小の月から大の月に日付が変わるときが一年に5回あるが、クオーツでは、ねじ込み竜頭を開放するのは理論上この5回だけで済む。5年の電池交換サイクルでたったの25回だ。竜頭及びチューブへのダメージは極めて少ないはずだ。
(2) 当たり前だが正確であり、かつ7C46という、ぶっとい針を回せる高トルクのSEIKOならではのクオーツは魅力的である。当然輪列には石も入っている。7Cはこれと9Fにのみ現存する、時間の微調整機能を持つ。その調整単位は0.26秒/日である。
(3) 電池交換1回無料券がついている。すなわち10年間メンテフリー(!)だ。

この時計は機能もデザインも突き抜けており、TunaはTuna以外に同じものはなく、所有してみて想像以上に満足度が高い。ガシガシ使えるプロの道具というのは、身に着けていて気持ちがいい。

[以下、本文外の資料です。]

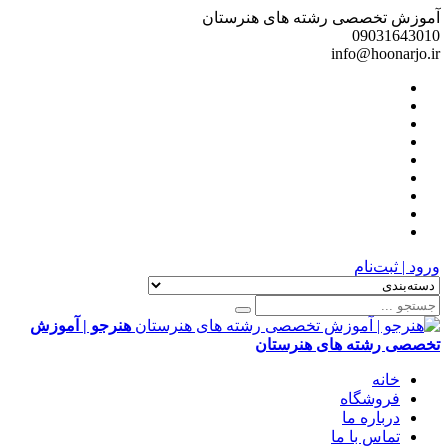
آموزش تخصصی رشته های هنرستان
09031643010
info@hoonarjo.ir
ورود | ثبت‌نام
هنرجو | آموزش
تخصصی رشته های هنرستان
خانه
فروشگاه
درباره ما
تماس با ما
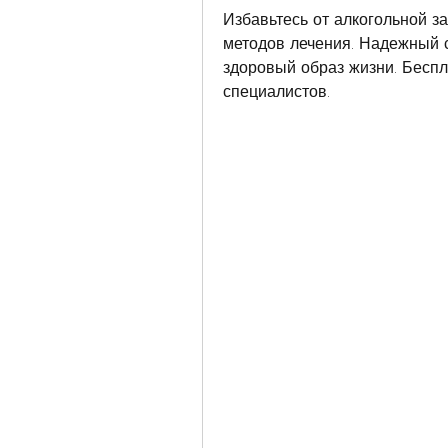
Избавьтесь от алкогольной з
методов лечения. Надежный с
здоровый образ жизни. Беспл
специалистов.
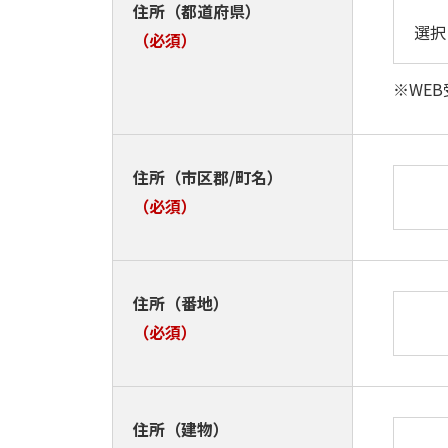
住所（都道府県）
（必須）
※WE
住所（市区郡/町名）
（必須）
住所（番地）
（必須）
住所（建物）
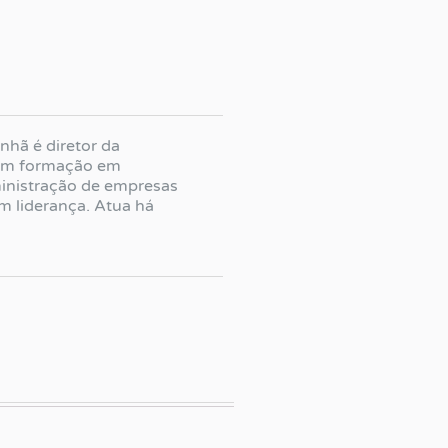
hã é diretor da
tem formação em
ministração de empresas
m liderança. Atua há
nos com treinamento de
ejamento estratégico e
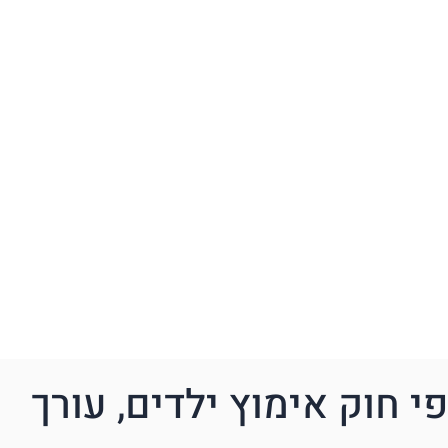
י חוק אימוץ ילדים, עורך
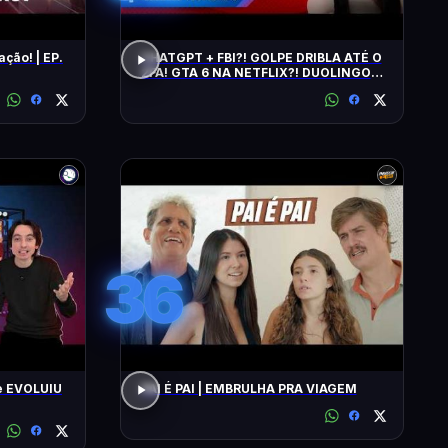
ação! | EP.
CHATGPT + FBI?! GOLPE DRIBLA ATÉ O
2FA! GTA 6 NA NETFLIX?! DUOLINGO
IRRITA USUÁRIOS! CHATGPT + FBI
36
e EVOLUIU
PAI É PAI | EMBRULHA PRA VIAGEM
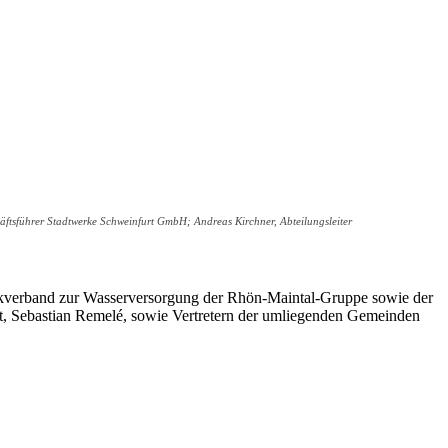
tsführer Stadtwerke Schweinfurt GmbH; Andreas Kirchner, Abteilungsleiter
kverband zur Wasserversorgung der Rhön-Maintal-Gruppe sowie der
, Sebastian Remelé, sowie Vertretern der umliegenden Gemeinden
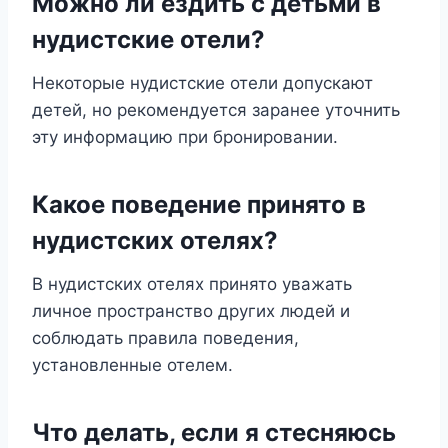
Можно ли ездить с детьми в
нудистские отели?
Некоторые нудистские отели допускают
детей, но рекомендуется заранее уточнить
эту информацию при бронировании.
Какое поведение принято в
нудистских отелях?
В нудистских отелях принято уважать
личное пространство других людей и
соблюдать правила поведения,
установленные отелем.
Что делать, если я стесняюсь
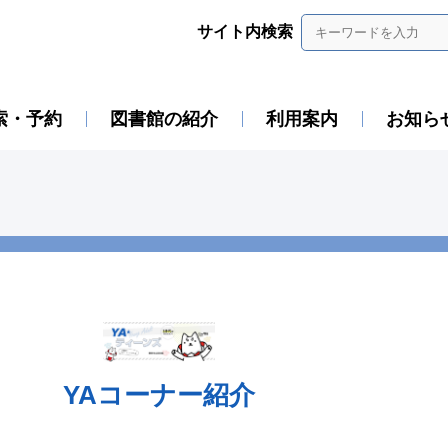
サイト内検索
索・予約
図書館の紹介
利用案内
お知ら
YAコーナー紹介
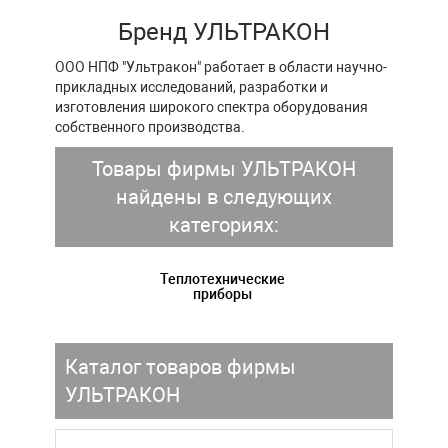
Бренд УЛЬТРАКОН
ООО НПФ "Ультракон" работает в области научно-
прикладных исследований, разработки и
изготовления широкого спектра оборудования
собственного производства.
Товары фирмы УЛЬТРАКОН
найдены в следующих
категориях:
Теплотехнические
приборы
Каталог товаров фирмы
УЛЬТРАКОН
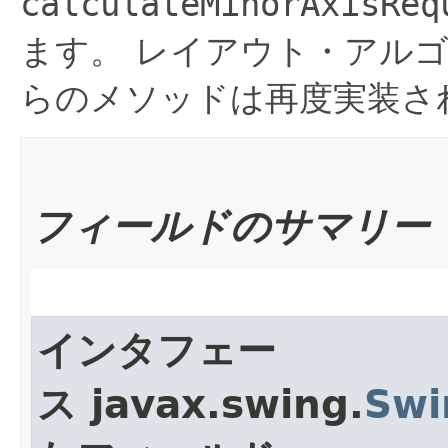
calculateMinorAxisReq
ます。
レイアウト・アルゴ
らのメソッドは再度実装さ
フィールドのサマリー
インタフェー
ス javax.swing.
Swi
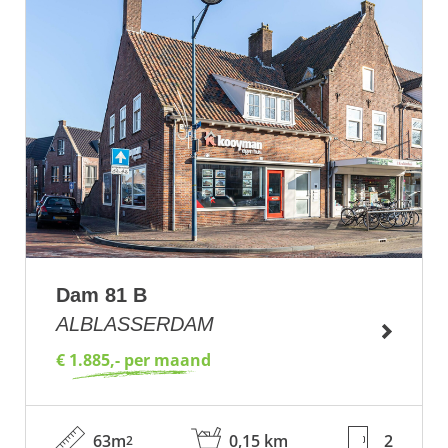
Dam 81 B
ALBLASSERDAM
€ 1.885,- per maand
63m
0,15 km
2
2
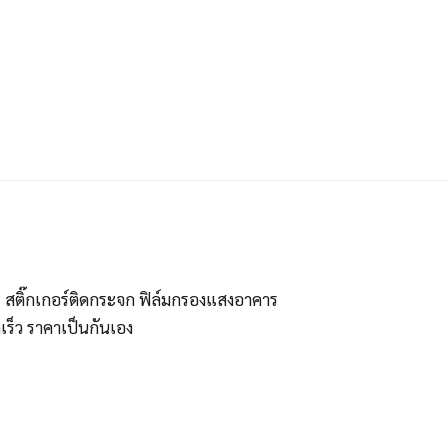
ร สติ๊กเกอร์ติดกระจก ฟิล์มกรองแสงอาคาร
ร็ว ราคาเป็นกันเอง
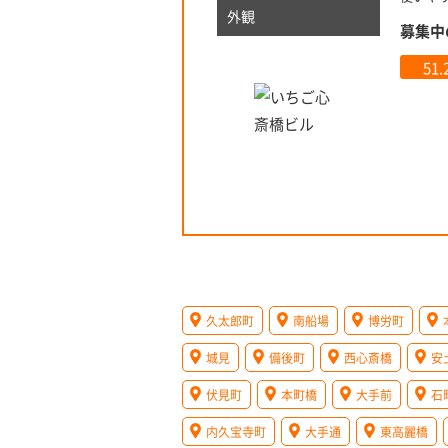
外観
募集中
51
久太郎町
南船場
博労町
城見
備後町
西心斎橋
安
伏見町
本町橋
大手前
石
内久宝寺町
大手通
東高麗橋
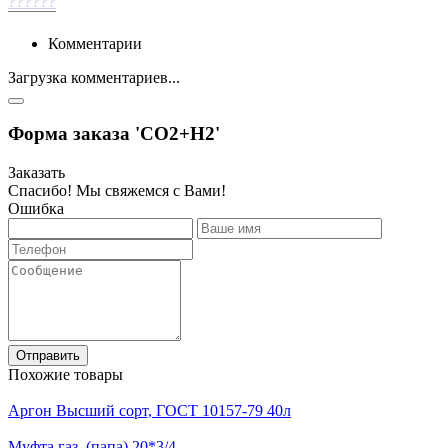
??????
Комментарии
Загрузка комментариев...
Форма заказа 'СО2+Н2'
Заказать
Спасибо! Мы свяжемся с Вами!
Ошибка
Отправить
Похожие товары
Аргон Высший сорт, ГОСТ 10157-79 40л
Муфта газ. (папа) 20*3/4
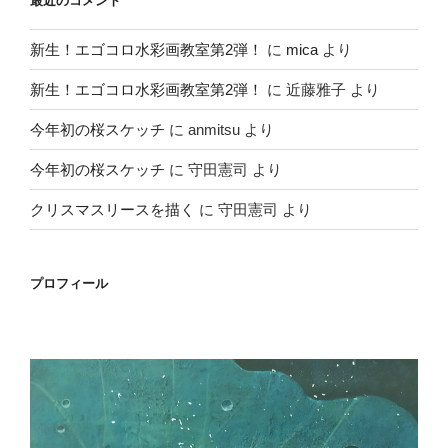
最近のコメント
新生！エゴコロ水彩画教室第2弾！
に
mica
より
新生！エゴコロ水彩画教室第2弾！
に
近藤雅子
より
今年初の桜スケッチ
に
anmitsu
より
今年初の桜スケッチ
に
守田憲司
より
クリスマスリースを描く
に
守田憲司
より
プロフィール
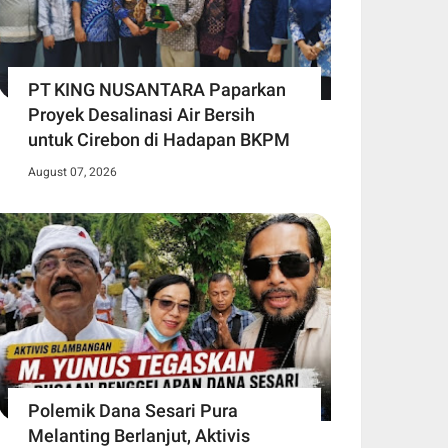
PT KING NUSANTARA Paparkan
Proyek Desalinasi Air Bersih
untuk Cirebon di Hadapan BKPM
August 07, 2026
Polemik Dana Sesari Pura
Melanting Berlanjut, Aktivis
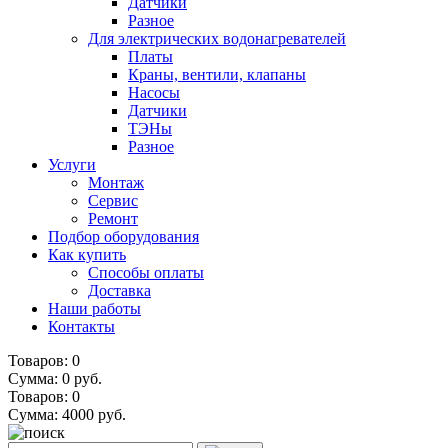
Датчики
Разное
Для электрических водонагревателей
Платы
Краны, вентили, клапаны
Насосы
Датчики
ТЭНы
Разное
Услуги
Монтаж
Сервис
Ремонт
Подбор оборудования
Как купить
Способы оплаты
Доставка
Наши работы
Контакты
Товаров: 0
Сумма: 0 руб.
Товаров:
0
Сумма:
4000
руб.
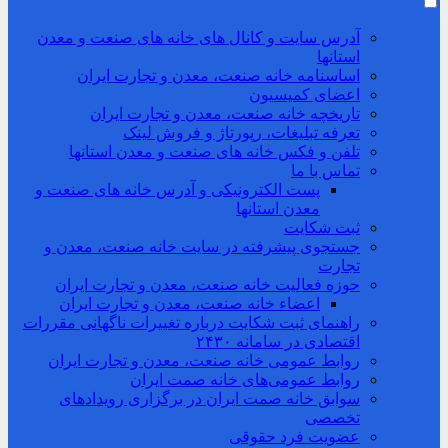
آدرس سایت و کانال های خانه های صنعت و معدن
استانها
اساسنامه خانه صنعت، معدن و تجارت ایران
اعضای کمیسیون
تاریخچه خانه صنعت، معدن و تجارت ایران
تعرفه تبلیغات، رپورتاژ و فروش لینک
تلفن و فکس خانه های صنعت و معدن استانها
تماس با ما
پست الکترونیکی و آدرس خانه های صنعت و
معدن استانها
ثبت شکایت
جستجوی پیشرفته در سایت خانه صنعت، معدن و
تجارت
حوزه فعالیت خانه صنعت، معدن و تجارت ایران
اعضاء خانه صنعت، معدن و تجارت ایران
راهنمای ثبت شکایت درباره تغییرات ناگهانی مقررات
اقتصادی در سامانه ۲۴۳۰
روابط عمومی خانه صنعت، معدن و تجارت ایران
روابط عمومی‌های خانه صمت ایران
سوابق خانه صمت ایران در برگزاری رویدادهای
تخصصی
عضویت فرد حقوقی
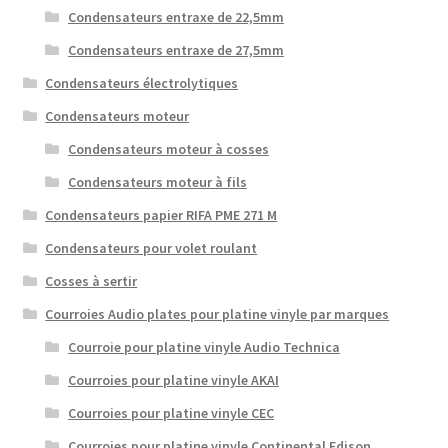
Condensateurs entraxe de 22,5mm
Condensateurs entraxe de 27,5mm
Condensateurs électrolytiques
Condensateurs moteur
Condensateurs moteur à cosses
Condensateurs moteur à fils
Condensateurs papier RIFA PME 271 M
Condensateurs pour volet roulant
Cosses à sertir
Courroies Audio plates pour platine vinyle par marques
Courroie pour platine vinyle Audio Technica
Courroies pour platine vinyle AKAI
Courroies pour platine vinyle CEC
Courroies pour platine vinyle Continental Edison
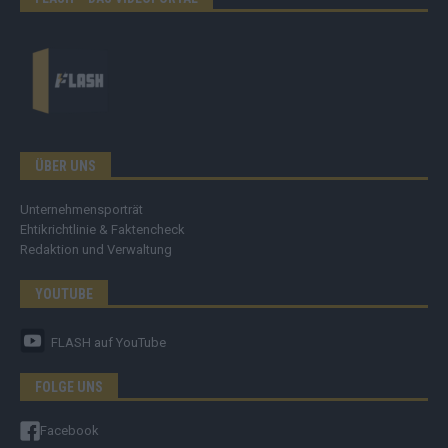
ÜBER UNS
Unternehmensporträt
Ehtikrichtlinie & Faktencheck
Redaktion und Verwaltung
YOUTUBE
FLASH
auf YouTube
FOLGE UNS
Facebook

セイコーダイバーは50年の歴史があり、国内ばかりでなく海外モデルも含めるとそのモデル数は莫大である。微妙なモデルもあるが多くは魅力的であり、最近ではサードダイバーの復刻が海外モデルとして出たばかりである。バンドを変えても良いし、防水性が怪しくなるがドーム風防へのチェンジ、針のチェンジなどカスタマイズで楽しむマニアも多い。セイコーダイバーに特化したマニアは世界中に存在し、スイス製時計マニアなどとは別レイヤーに潜んで活動をしている感がある(PuristSやTimezoneではなくWatchUSeekとかWorn&Woundとか)。なんとなくパネライの楽しみ方に近い気もするが、ベースの時計がパネライよりも相当Affordableであるからして、ゴロゴロと持っているようなマニアも多い。こちらも意外と沼である。それもかなりディープだ。

最後に一言、やはり時計は面白い。